Darüber hinaus wartet die Serie auch mit einer gehörigen Paranoia auf. Die Hauptfigur spürt sie, für den Zuschauer wird sie aber auch greifbar, weil man nie sicher sein kann, ob jeder der ist, der er zu sein vorgibt. In jedem Moment könnte jeder unter Kilgraves Kommando stehen.

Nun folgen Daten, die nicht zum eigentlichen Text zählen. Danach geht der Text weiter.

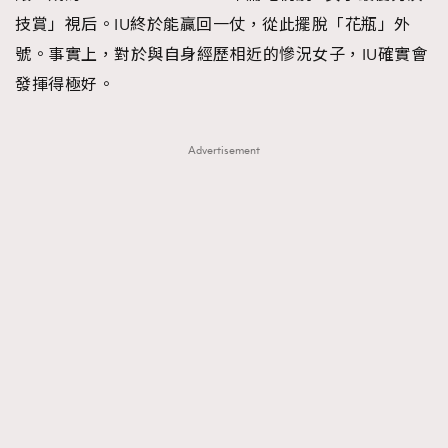
技賞」視后。IU終於能贏回一仗，從此擺脫「花瓶」外
號。事實上，對於與自身經歷相近的慘況女子，IU確實會
發揮得極好。
Advertisement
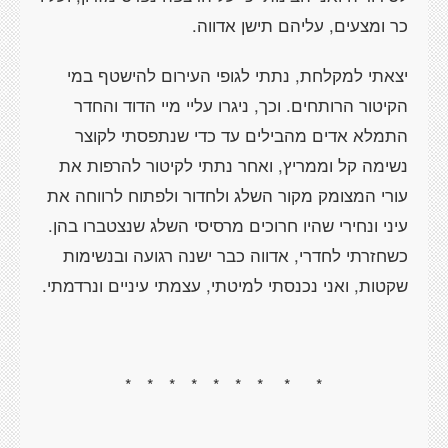
כר ומצעים, עליהם תישן אדווה.
יצאתי למקלחת, נתתי לגופי העירום להישטף במי
הקיטור הרותחים. וכך, ניגרו עליי מיי הדוד והחדר
התמלא אדים מהבילים עד כדי שנתפסתי לקוצר
נשימה קל וממריץ, ואחר נתתי לקיטור להרפות את
עורי המצומק מקור השלג ולחדור ולפתוח לרווחה את
עיני ונחירי שהיו חרוכים מרסיסי השלג שנצטברו בהן.
כשחזרתי לחדרי, אדווה כבר ישנה רגועה ובנשימות
שקטות, ואני נכנסתי למיטתי, עצמתי עיניים ונרדמתי.
*
*
*
*
*
*
*
*
*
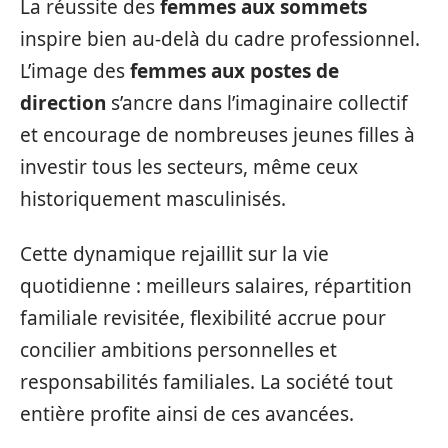
La réussite des
femmes aux sommets
inspire bien au-delà du cadre professionnel.
L’image des
femmes aux postes de
direction
s’ancre dans l’imaginaire collectif
et encourage de nombreuses jeunes filles à
investir tous les secteurs, même ceux
historiquement masculinisés.
Cette dynamique rejaillit sur la vie
quotidienne : meilleurs salaires, répartition
familiale revisitée, flexibilité accrue pour
concilier ambitions personnelles et
responsabilités familiales. La société tout
entière profite ainsi de ces avancées.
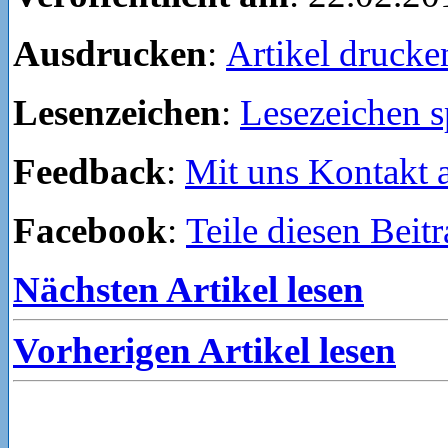
Ausdrucken
:
Artikel drucke
Lesenzeichen
:
Lesezeichen s
Feedback
:
Mit uns Kontakt
Facebook
:
Teile diesen Beit
Nächsten Artikel lesen
Vorherigen Artikel lesen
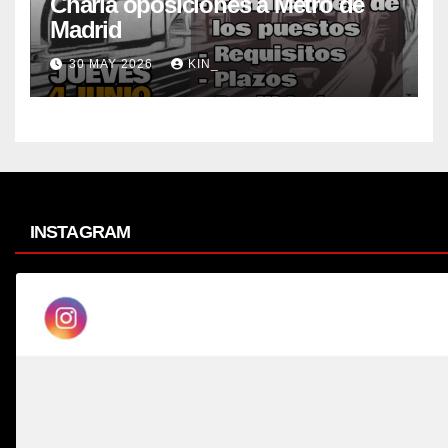
Charla oposiciones a Metro de
Madrid
30 MAY 2026
KIN_
INSTAGRAM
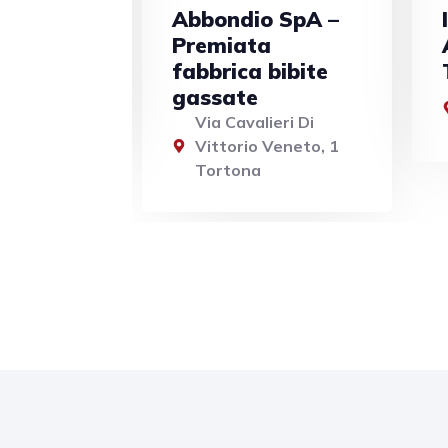
 SpA –
Informazione
a
Accoglienza
bibite
Turistica (I.A.T.)
Piazza Arzano -
15057 Tortona (AL)
eri Di
Veneto, 1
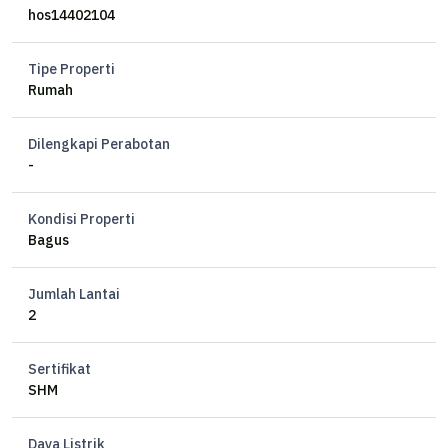
KT 3 + 1
hos14402104
KM 2 + 1
Listrik 5500 Watt
Tipe Properti
Air Artetis
Rumah
Carport 2
ada lift
Dilengkapi Perabotan
Hadap Selatan
-
Harga 5,5 M nego
Kondisi Properti
Bagus
Jumlah Lantai
2
Sertifikat
SHM
Daya Listrik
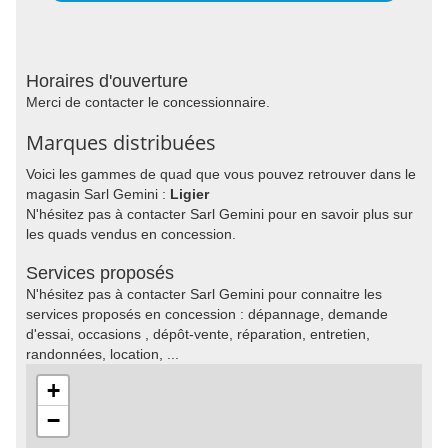
Horaires d'ouverture
Merci de contacter le concessionnaire.
Marques distribuées
Voici les gammes de quad que vous pouvez retrouver dans le
magasin Sarl Gemini :
Ligier
N'hésitez pas à contacter Sarl Gemini pour en savoir plus sur
les quads vendus en concession.
Services proposés
N'hésitez pas à contacter Sarl Gemini pour connaitre les
services proposés en concession : dépannage, demande
d'essai, occasions , dépôt-vente, réparation, entretien,
randonnées, location, ...
+
−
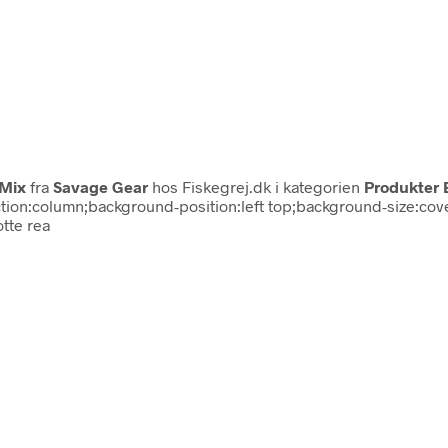
 Mix
fra
Savage Gear
hos Fiskegrej.dk i kategorien
Produkter 
direction:column;background-position:left top;background-size:
tte rea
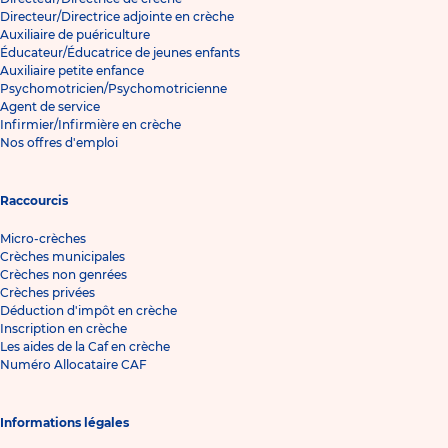
Directeur/Directrice adjointe en crèche
Auxiliaire de puériculture
Éducateur/Éducatrice de jeunes enfants
Auxiliaire petite enfance
Psychomotricien/Psychomotricienne
Agent de service
Infirmier/Infirmière en crèche
Nos offres d'emploi
Raccourcis
Micro-crèches
Crèches municipales
Crèches non genrées
Crèches privées
Déduction d'impôt en crèche
Inscription en crèche
Les aides de la Caf en crèche
Numéro Allocataire CAF
Informations légales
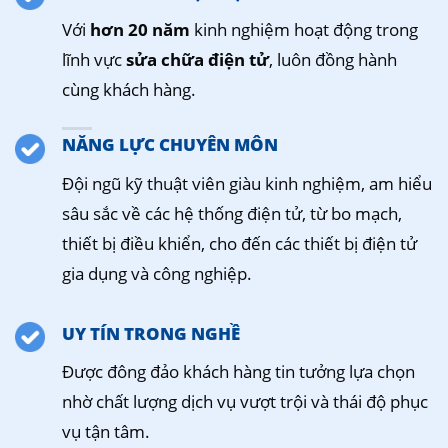
Với
hơn 20 năm
kinh nghiệm hoạt động trong
lĩnh vực
sửa chữa điện tử
, luôn đồng hành
cùng khách hàng.
NĂNG LỰC CHUYÊN MÔN
Đội ngũ kỹ thuật viên giàu kinh nghiệm, am hiểu
sâu sắc về các hệ thống điện tử, từ bo mạch,
thiết bị điều khiển, cho đến các thiết bị điện tử
gia dụng và công nghiệp.
UY TÍN TRONG NGHỀ
Được đông đảo khách hàng tin tưởng lựa chọn
nhờ chất lượng dịch vụ vượt trội và thái độ phục
vụ tận tâm.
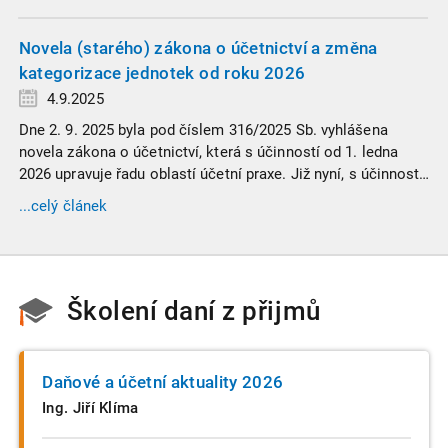
informace. Generální finanční ředitelství (GFŘ) zveřejnilo
souhrnný materiál, který by neměl chybět v záložkách
žádného daňového profesionála.
Novela (starého) zákona o účetnictví a změna
kategorizace jednotek od roku 2026
4.9.2025
Dne 2. 9. 2025 byla pod číslem 316/2025 Sb. vyhlášena
novela zákona o účetnictví, která s účinností od 1. ledna
2026 upravuje řadu oblastí účetní praxe. Již nyní, s účinností
od 3. září 2025, platí nová, zvýšená kritéria pro zařazení firem
...celý článek
do velikostních a použijí se zpětně již pro účetní období
započaté v roce 2024.
Školení daní z přijmů
Daňové a účetní aktuality 2026
Ing. Jiří Klíma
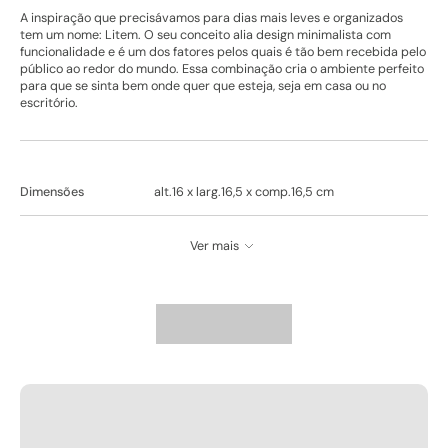
A inspiração que precisávamos para dias mais leves e organizados
tem um nome: Litem. O seu conceito alia design minimalista com
funcionalidade e é um dos fatores pelos quais é tão bem recebida pelo
público ao redor do mundo. Essa combinação cria o ambiente perfeito
para que se sinta bem onde quer que esteja, seja em casa ou no
escritório.
Dimensões
alt.16 x larg.16,5 x comp.16,5 cm
Ver mais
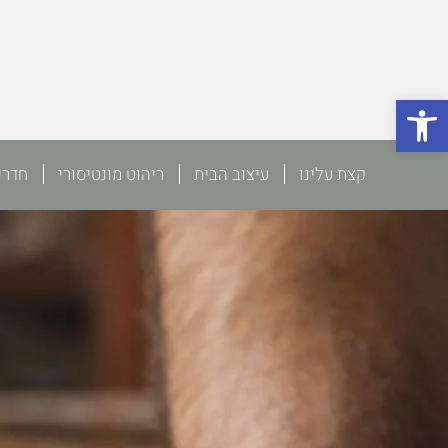
פתח סרגל נגישות
קצת עלינו
עיצוב הבית
ריהוט מונטיסורי
חדרי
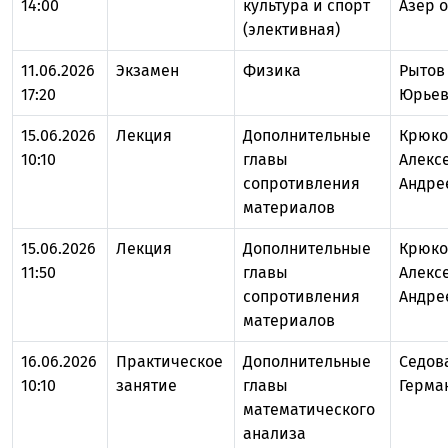
14:00
культура и спорт
Азер 
(элективная)
11.06.2026
Экзамен
Физика
Рытов
17:20
Юрье
15.06.2026
Лекция
Дополнительные
Крюко
10:10
главы
Алекс
сопротивления
Андре
материалов
15.06.2026
Лекция
Дополнительные
Крюко
11:50
главы
Алекс
сопротивления
Андре
материалов
16.06.2026
Практическое
Дополнительные
Седов
10:10
занятие
главы
Герма
математического
анализа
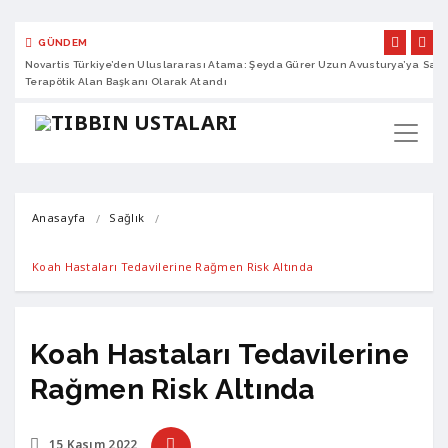
GÜNDEM
Novartis Türkiye’den Uluslararası Atama: Şeyda Gürer Uzun Avusturya’ya
Sano
Terapötik Alan Başkanı Olarak Atandı
Anasayfa
Sağlık
Koah Hastaları Tedavilerine Rağmen Risk Altında
Koah Hastaları Tedavilerine
Rağmen Risk Altında
15 Kasım 2022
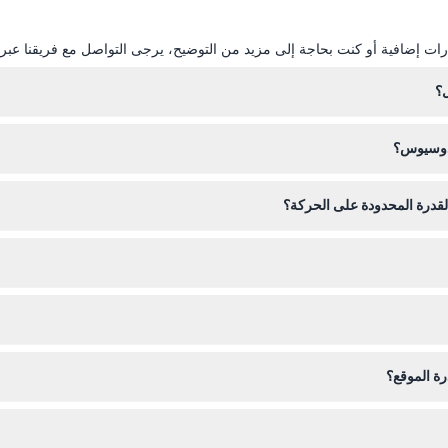
ات إضافية أو كنت بحاجة إلى مزيد من التوضيح، يرجى التواصل مع فريقنا عبر ال
؟
ودوسيوس؟
زان ثيودوسيوس للحفاظ على الموقع التاريخي.
درة المحدودة على الحركة؟
له مناسبًا للعائلات، لكن بما أنه موقع تاريخي تحت الأرض، فقد تختلف سهولة
 هذا الموقع، حيث يمكنك أيضًا التحقق من التوفر وتأمين مكانك بسهولة.
أي ظرف من الظروف، لذا يرجى التأكد من خططك قبل الحجز.
رة الموقع؟
من استغلال الوقت الكافي للاستكشاف أثناء زيارتك.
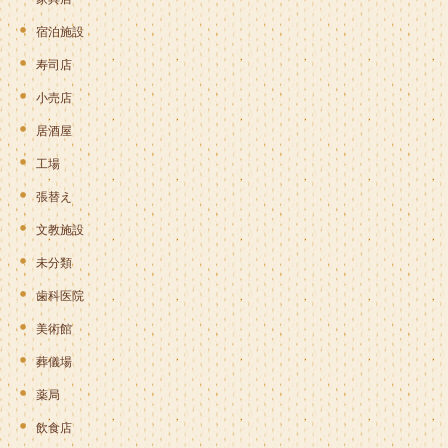
宿泊施設
寿司店
小売店
居酒屋
工場
張替え
文教施設
未分類
歯科医院
美術館
葬儀場
薬局
飲食店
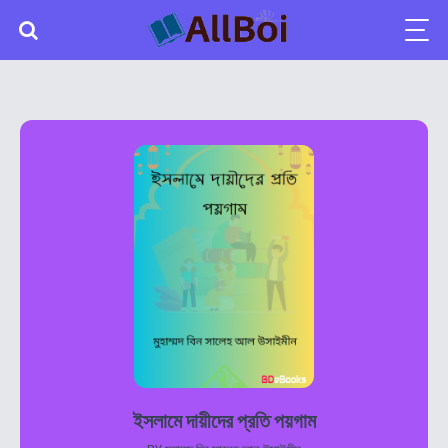
ইসলামে দায়ীদের প্রতি পয়গাম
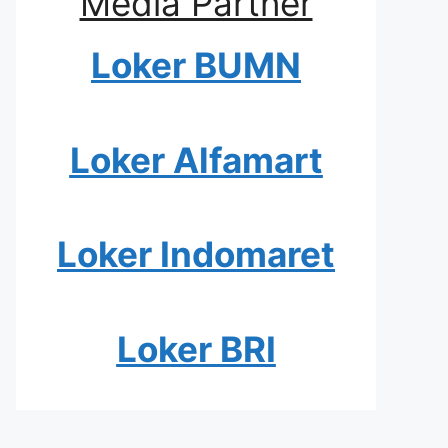
Media Partner
Loker BUMN
Loker Alfamart
Loker Indomaret
Loker BRI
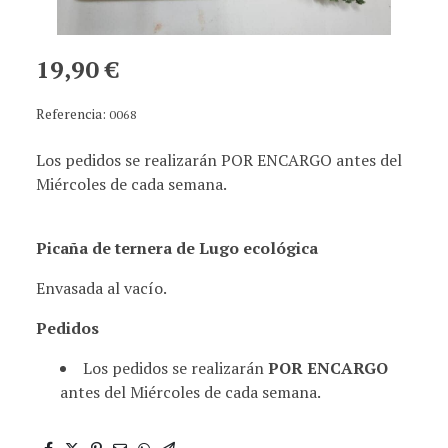
19,90 €
Referencia:
0068
Los pedidos se realizarán POR ENCARGO antes del
Miércoles de cada semana.
Picaña de ternera de Lugo ecológica
Envasada al vacío.
Pedidos
Los pedidos se realizarán
POR ENCARGO
antes del Miércoles de cada semana.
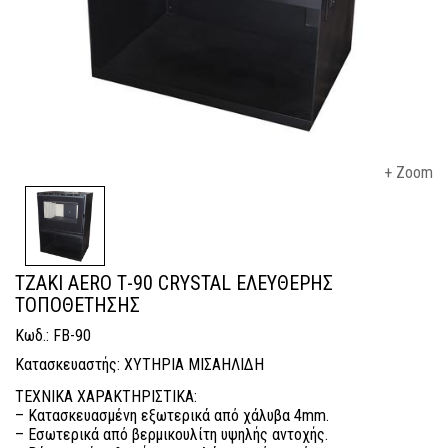
+ Zoom
ΤΖΑΚΙ AERO Τ-90 CRYSTAL ΕΛΕΥΘΕΡΗΣ
ΤΟΠΟΘΕΤΗΣΗΣ
Κωδ.: FB-90
Κατασκευαστής: ΧΥΤΗΡΙΑ ΜΙΣΑΗΛΙΔΗ
ΤΕΧΝΙΚΑ ΧΑΡΑΚΤΗΡΙΣΤΙΚΑ:
– Κατασκευασμένη εξωτερικά από χάλυβα 4mm.
– Εσωτερικά από βερμικουλίτη υψηλής αντοχής.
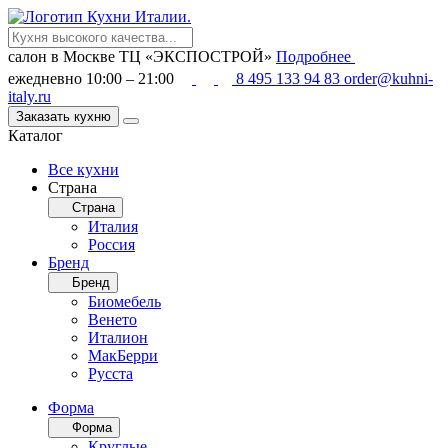
салон в Москве
ТЦ «ЭКСПОСТРОЙ»
Подробнее
ежедневно 10:00 – 21:00
8 495 133 94 83
order@kuhni-
italy.ru
Заказать кухню
Каталог
Все кухни
Страна
Страна
Италия
Россия
Бренд
Бренд
Биомебель
Венето
Италион
МакБерри
Русста
Форма
Форма
Круглые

Damit spielt die Serie auch, besonders in Hinblick auf die Figur Trish, die beste Freundin von Jessica, die den Fehler macht, Kilgrave zu beleidigen.

Gutes Ensemble

Ritter ist das Zentrum der Serie, das übrige Ensemble aber auch großartig. Kilgrave, der in den Comics auch der Purple Man genannt wird, wird von David Tennant gespielt. In den ersten drei Folgen sieht man ihn nur von hinten und hört seine Stimme, aber seine Präsenz ist praktisch allgegenwärtig. So sympathisch man den Briten als „Doctor Who“ fand, so abstoßend spielt er hier, ist er doch ein Sadist, der sich daran erfreut, Leben zu vernichten.

Weiterhin mit dabei sind Carrie-Anne Moss („Matrix“) als skrupellose Anwältin, Rachael Taylor („Charlie’s Angels“) als Jessicas beste Freundin und Mike Colter („Halo: Nightfall“) als Luke Cage.

Entwickelt wurde die Serie von Melissa Rosenberg, die für „Dexter“ geschrieben und die Drehbücher der „Twilight“-Filme entwickelt hat. Grundlage ihrer Show ist die Comic-Serie „Alias“, die von Brian Michael Bendis geschrieben wurde und hochgelobt wurde, weil der Autor hier auch in narrative Bereiche vorstieß, die im Superhelden-Genre häufig übergangen werden.

Eigentlich war die Serie für ABC geplant, kam dort aber nicht voran, weil sie für ein Network zu düster war. Als der Netflix-Deal mit Marvel kam, war „Jessica Jones“, das damals noch „AKA Jessica Jones“ heißen sollte, eine der Serien, die dort präsentiert sein sollten.